Consider the listing below. Extract exactly the lines from the line containing "Palazzo di giustizia" to the line containing "বিশ্বের অন্যান্য দেশের", both included.
★ ★ ★ ★ ★ ★ ★
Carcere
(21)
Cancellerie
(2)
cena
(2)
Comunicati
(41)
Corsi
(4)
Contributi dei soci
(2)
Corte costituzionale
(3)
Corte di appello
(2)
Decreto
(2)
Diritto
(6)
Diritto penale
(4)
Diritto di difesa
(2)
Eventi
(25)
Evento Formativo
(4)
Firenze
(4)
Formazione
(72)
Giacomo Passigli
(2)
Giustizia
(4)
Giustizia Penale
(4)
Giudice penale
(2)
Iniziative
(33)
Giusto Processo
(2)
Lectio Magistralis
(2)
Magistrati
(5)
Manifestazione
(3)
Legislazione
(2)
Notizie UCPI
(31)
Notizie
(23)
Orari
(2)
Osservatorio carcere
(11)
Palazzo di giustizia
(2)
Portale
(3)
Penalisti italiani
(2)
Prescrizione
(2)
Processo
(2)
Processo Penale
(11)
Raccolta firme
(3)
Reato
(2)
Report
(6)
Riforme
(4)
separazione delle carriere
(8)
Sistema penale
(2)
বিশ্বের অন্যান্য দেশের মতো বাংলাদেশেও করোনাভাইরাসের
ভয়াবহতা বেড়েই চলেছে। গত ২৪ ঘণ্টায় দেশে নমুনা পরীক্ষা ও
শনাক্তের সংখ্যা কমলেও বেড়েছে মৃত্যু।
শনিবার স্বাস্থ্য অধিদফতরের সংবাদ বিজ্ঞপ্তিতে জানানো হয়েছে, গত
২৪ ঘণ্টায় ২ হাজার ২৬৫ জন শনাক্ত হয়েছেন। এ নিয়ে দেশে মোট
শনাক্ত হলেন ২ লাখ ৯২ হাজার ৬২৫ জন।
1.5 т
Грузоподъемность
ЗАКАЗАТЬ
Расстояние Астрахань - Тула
★ ★ ★ ★ ★ ★ ★
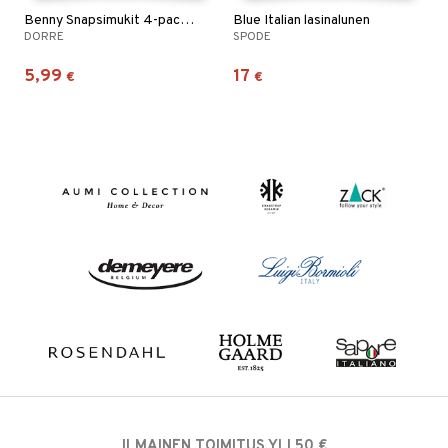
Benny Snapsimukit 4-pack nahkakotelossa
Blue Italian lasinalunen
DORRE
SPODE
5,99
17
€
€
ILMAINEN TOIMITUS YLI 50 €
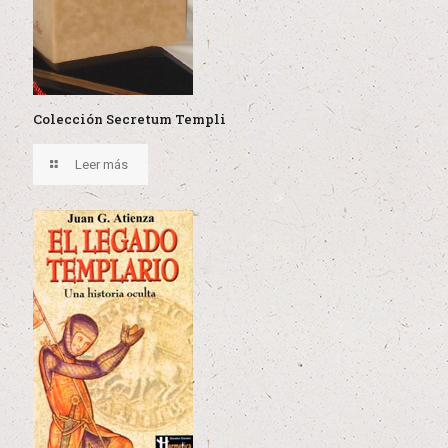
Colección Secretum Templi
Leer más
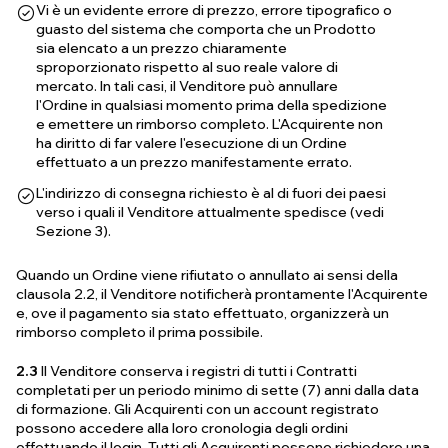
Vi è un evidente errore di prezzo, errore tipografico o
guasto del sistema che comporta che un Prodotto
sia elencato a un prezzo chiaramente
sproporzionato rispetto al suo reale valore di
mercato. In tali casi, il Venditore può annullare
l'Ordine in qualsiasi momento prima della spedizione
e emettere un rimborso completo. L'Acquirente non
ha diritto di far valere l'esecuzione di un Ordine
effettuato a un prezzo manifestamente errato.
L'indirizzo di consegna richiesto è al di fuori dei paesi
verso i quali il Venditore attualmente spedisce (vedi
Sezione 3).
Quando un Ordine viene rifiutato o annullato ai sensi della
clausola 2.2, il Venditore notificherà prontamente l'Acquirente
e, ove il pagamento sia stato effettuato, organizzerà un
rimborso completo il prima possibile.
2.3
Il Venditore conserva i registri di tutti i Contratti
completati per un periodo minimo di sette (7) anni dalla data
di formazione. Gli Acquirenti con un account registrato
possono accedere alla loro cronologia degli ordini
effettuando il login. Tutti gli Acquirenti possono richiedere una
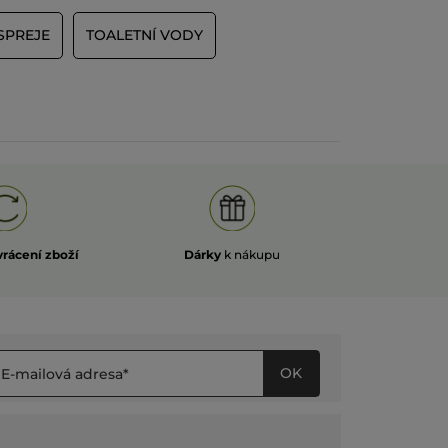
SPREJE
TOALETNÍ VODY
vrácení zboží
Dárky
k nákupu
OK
★ ★ ★ ★ ★ ★ ★
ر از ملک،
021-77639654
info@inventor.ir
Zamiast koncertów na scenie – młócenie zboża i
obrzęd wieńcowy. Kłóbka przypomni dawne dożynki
★ ★ ★ ★ ★ ★ ★
→ **TASK RESPONSE**
Palazzo di giustizia
(2)
Portale
(3)
Penalisti italiani
(2)
Prescrizione
(2)
Processo
(2)
Processo Penale
(11)
Raccolta firme
(3)
Reato
(2)
Report
(6)
Riforme
(4)
separazione delle carriere
(8)
Sistema penale
(2)
বিশ্বের অন্যান্য দেশের মতো বাংলাদেশেও করোনাভাইরাসের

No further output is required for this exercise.